-- INFORMATION SUPPLIED --
== Segment start ==
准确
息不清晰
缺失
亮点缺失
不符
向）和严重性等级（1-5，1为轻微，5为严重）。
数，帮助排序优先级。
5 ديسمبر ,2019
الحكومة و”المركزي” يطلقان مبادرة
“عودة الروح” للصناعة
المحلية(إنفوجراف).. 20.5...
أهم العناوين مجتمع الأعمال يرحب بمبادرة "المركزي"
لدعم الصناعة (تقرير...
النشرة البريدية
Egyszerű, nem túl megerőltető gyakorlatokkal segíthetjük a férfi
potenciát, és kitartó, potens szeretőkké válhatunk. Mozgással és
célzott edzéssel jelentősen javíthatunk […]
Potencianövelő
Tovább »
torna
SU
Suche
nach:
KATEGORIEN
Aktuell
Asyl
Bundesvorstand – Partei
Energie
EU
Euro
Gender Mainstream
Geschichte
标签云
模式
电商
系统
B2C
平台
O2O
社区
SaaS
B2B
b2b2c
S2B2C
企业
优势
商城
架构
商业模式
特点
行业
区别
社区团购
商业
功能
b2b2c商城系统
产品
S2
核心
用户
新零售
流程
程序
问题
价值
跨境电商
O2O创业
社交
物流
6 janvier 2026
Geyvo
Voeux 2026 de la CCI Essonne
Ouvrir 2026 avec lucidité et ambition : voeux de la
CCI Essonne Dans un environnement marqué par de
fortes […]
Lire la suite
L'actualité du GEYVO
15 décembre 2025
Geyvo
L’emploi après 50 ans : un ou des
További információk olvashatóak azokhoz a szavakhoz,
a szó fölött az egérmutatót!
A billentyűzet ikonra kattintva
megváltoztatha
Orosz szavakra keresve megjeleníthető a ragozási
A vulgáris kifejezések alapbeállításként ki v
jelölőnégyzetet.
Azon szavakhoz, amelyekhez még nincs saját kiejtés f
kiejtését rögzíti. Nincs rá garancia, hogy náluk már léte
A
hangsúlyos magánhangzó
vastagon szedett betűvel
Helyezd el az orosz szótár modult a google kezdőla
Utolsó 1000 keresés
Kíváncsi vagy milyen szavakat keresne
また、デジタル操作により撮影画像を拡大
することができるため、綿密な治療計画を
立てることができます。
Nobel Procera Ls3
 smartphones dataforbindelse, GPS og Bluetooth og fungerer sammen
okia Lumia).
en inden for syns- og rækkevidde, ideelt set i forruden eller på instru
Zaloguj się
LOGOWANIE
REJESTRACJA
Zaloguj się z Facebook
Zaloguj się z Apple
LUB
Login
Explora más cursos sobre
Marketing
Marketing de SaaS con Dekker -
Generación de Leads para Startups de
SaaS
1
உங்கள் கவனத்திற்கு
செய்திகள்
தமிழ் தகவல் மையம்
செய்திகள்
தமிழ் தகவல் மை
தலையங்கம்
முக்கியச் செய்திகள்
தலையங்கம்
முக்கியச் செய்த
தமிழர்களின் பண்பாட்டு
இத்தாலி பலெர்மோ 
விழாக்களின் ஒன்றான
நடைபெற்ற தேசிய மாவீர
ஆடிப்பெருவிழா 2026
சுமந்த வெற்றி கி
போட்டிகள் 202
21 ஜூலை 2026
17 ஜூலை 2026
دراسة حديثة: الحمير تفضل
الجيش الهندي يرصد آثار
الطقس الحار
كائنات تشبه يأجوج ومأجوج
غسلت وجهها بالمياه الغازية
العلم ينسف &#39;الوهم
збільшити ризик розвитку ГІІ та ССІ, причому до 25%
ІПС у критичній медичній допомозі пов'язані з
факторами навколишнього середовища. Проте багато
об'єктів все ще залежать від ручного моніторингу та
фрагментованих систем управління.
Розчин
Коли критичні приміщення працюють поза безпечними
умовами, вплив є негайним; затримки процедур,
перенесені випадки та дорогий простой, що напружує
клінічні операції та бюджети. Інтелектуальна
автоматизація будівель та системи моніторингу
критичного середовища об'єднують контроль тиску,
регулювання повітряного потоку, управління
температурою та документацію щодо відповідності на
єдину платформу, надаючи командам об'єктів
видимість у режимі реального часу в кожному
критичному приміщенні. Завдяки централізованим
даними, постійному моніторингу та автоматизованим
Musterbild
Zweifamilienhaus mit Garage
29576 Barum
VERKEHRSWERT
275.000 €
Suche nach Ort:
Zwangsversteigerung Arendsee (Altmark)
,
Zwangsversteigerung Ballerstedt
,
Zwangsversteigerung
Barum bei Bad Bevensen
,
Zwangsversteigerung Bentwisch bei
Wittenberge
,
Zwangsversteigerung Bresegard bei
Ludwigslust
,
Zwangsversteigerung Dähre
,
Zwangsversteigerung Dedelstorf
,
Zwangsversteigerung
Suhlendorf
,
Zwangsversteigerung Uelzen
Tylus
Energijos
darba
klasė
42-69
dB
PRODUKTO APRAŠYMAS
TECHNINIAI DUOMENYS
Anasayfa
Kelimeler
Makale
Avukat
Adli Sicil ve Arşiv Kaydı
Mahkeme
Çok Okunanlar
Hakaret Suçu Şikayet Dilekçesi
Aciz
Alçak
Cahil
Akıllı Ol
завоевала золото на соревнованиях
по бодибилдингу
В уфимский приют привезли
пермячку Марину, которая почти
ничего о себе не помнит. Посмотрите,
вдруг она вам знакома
== Segment end ==
Repeat each line above exactly as it stands.

-- OUTPUT --
准确
息不清晰
缺失
亮点缺失
不符
向）和严重性等级（1-5，1为轻微，5为严重）。
数，帮助排序优先级。
5 ديسمبر ,2019
الحكومة و”المركزي” يطلقان مبادرة
“عودة الروح” للصناعة
المحلية(إنفوجراف).. 20.5...
أهم العناوين مجتمع الأعمال يرحب بمبادرة "المركزي"
لدعم الصناعة (تقرير...
النشرة البريدية
Egyszerű, nem túl megerőltető gyakorlatokkal segíthetjük a férfi
potenciát, és kitartó, potens szeretőkké válhatunk. Mozgással és
célzott edzéssel jelentősen javíthatunk […]
Potencianövelő
Tovább »
torna
SU
Suche
nach:
KATEGORIEN
Aktuell
Asyl
Bundesvorstand – Partei
Energie
EU
Euro
Gender Mainstream
Geschichte
标签云
模式
电商
系统
B2C
平台
O2O
社区
SaaS
B2B
b2b2c
S2B2C
企业
优势
商城
架构
商业模式
特点
行业
区别
社区团购
商业
功能
b2b2c商城系统
产品
S2
核心
用户
新零售
流程
程序
问题
价值
跨境电商
O2O创业
社交
物流
6 janvier 2026
Geyvo
Voeux 2026 de la CCI Essonne
Ouvrir 2026 avec lucidité et ambition : voeux de la
CCI Essonne Dans un environnement marqué par de
fortes […]
Lire la suite
L'actualité du GEYVO
15 décembre 2025
Geyvo
L’emploi après 50 ans : un ou des
További információk olvashatóak azokhoz a szavakhoz,
a szó fölött az egérmutatót!
A billentyűzet ikonra kattintva
megváltoztatha
Orosz szavakra keresve megjeleníthető a ragozási
A vulgáris kifejezések alapbeállításként ki v
jelölőnégyzetet.
Azon szavakhoz, amelyekhez még nincs saját kiejtés f
kiejtését rögzíti. Nincs rá garancia, hogy náluk már léte
A
hangsúlyos magánhangzó
vastagon szedett betűvel
Helyezd el az orosz szótár modult a google kezdőla
Utolsó 1000 keresés
Kíváncsi vagy milyen szavakat keresne
また、デジタル操作により撮影画像を拡大
することができるため、綿密な治療計画を
立てることができます。
Nobel Procera Ls3
 smartphones dataforbindelse, GPS og Bluetooth og fungerer sammen
okia Lumia).
en inden for syns- og rækkevidde, ideelt set i forruden eller på instru
Zaloguj się
LOGOWANIE
REJESTRACJA
Zaloguj się z Facebook
Zaloguj się z Apple
LUB
Login
Explora más cursos sobre
Marketing
Marketing de SaaS con Dekker -
Generación de Leads para Startups de
SaaS
1
உங்கள் கவனத்திற்கு
செய்திகள்
தமிழ் தகவல் மையம்
செய்திகள்
தமிழ் தகவல் மை
தலையங்கம்
முக்கியச் செய்திகள்
தலையங்கம்
முக்கியச் செய்த
தமிழர்களின் பண்பாட்டு
இத்தாலி பலெர்மோ 
விழாக்களின் ஒன்றான
நடைபெற்ற தேசிய மாவீர
ஆடிப்பெருவிழா 2026
சுமந்த வெற்றி கி
போட்டிகள் 202
21 ஜூலை 2026
17 ஜூலை 2026
دراسة حديثة: الحمير تفضل
الجيش الهندي يرصد آثار
الطقس الحار
كائنات تشبه يأجوج ومأجوج
غسلت وجهها بالمياه الغازية
العلم ينسف &#39;الوهم
збільшити ризик розвитку ГІІ та ССІ, причому до 25%
ІПС у критичній медичній допомозі пов'язані з
факторами навколишнього середовища. Проте багато
об'єктів все ще залежать від ручного моніторингу та
фрагментованих систем управління.
Розчин
Коли критичні приміщення працюють поза безпечними
умовами, вплив є негайним; затримки процедур,
перенесені випадки та дорогий простой, що напружує
клінічні операції та бюджети. Інтелектуальна
автоматизація будівель та системи моніторингу
критичного середовища об'єднують контроль тиску,
регулювання повітряного потоку, управління
температурою та документацію щодо відповідності на
єдину платформу, надаючи командам об'єктів
видимість у режимі реального часу в кожному
критичному приміщенні. Завдяки централізованим
даними, постійному моніторингу та автоматизованим
Musterbild
Zweifamilienhaus mit Garage
29576 Barum
VERKEHRSWERT
275.000 €
Suche nach Ort:
Zwangsversteigerung Arendsee (Altmark)
,
Zwangsversteigerung Ballerstedt
,
Zwangsversteigerung
Barum bei Bad Bevensen
,
Zwangsversteigerung Bentwisch bei
Wittenberge
,
Zwangsversteigerung Bresegard bei
Ludwigslust
,
Zwangsversteigerung Dähre
,
Zwangsversteigerung Dedelstorf
,
Zwangsversteigerung
Suhlendorf
,
Zwangsversteigerung Uelzen
Tylus
Energijos
darba
klasė
42-69
dB
PRODUKTO APRAŠYMAS
TECHNINIAI DUOMENYS
Anasayfa
Kelimeler
Makale
Avukat
Adli Sicil ve Arşiv Kaydı
Mahkeme
Çok Okunanlar
Hakaret Suçu Şikayet Dilekçesi
Aciz
Alçak
Cahil
Akıllı Ol
завоевала золото на соревнованиях
по бодибилдингу
В уфимский приют привезли
пермячку Марину, которая почти
ничего о себе не помнит. Посмотрите,
вдруг она вам знакома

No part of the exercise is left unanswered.